To address the challenge of balancing real-time performance and prediction accuracy for vessel future-position forecasting under massive AIS trajectory data, this paper proposes a lightweight spatiotemporal fusion model: a dynamic spatiotemporal graph neural network explicitly coupled with route constraints, integrated with an incremental sequence modeling mechanism. The model jointly captures vessel motion dynamics, topological dependencies among vessels, and adaptive environmental awareness. Compared to state-of-the-art approaches, our architecture achieves 2–3 orders of magnitude speedup in both training and inference, enabling millisecond-level single-prediction latency. Evaluated on three real-world AIS datasets, it reduces average positional prediction error by 12.7%, outperforming all existing methods. The proposed framework provides robust technical support for critical maritime applications—including collision risk预警, intelligent route optimization, and real-time port scheduling—demonstrating strong practical viability and scalability.

Movements of maritime vessels are inherently complex and challenging to model due to the dynamic and often unpredictable nature of maritime operations.
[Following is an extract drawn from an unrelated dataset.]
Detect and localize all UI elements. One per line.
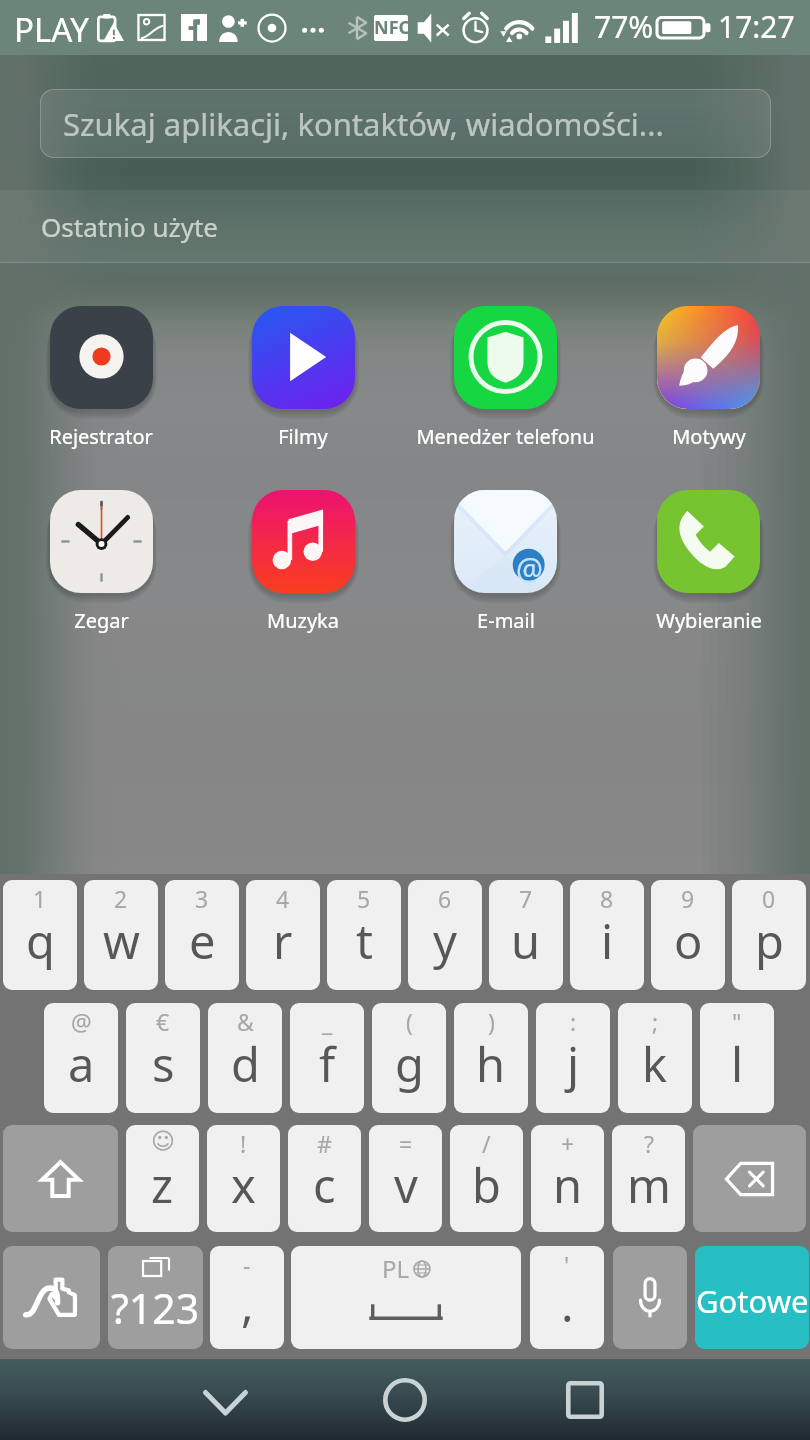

Even within structured maritime environments, such as shipping lanes and port approaches, where vessels adhere to navigational rules and predefined sea routes, uncovering underlying patterns is far from trivial. The necessity for accurate modeling of the mobility of maritime vessels arises from the numerous applications it serves, including risk assessment for collision avoidance, optimization of shipping routes, and efficient port management. This paper introduces FLP-XR, a model that leverages maritime mobility data to construct a robust framework that offers precise predictions while ensuring extremely fast training and inference capabilities. We demonstrate the efficiency of our approach through an extensive experimental study using three real-world AIS datasets. According to the experimental results, FLP-XR outperforms the current state-of-the-art in many cases, whereas it performs 2-3 orders of magnitude faster in terms of training and inference.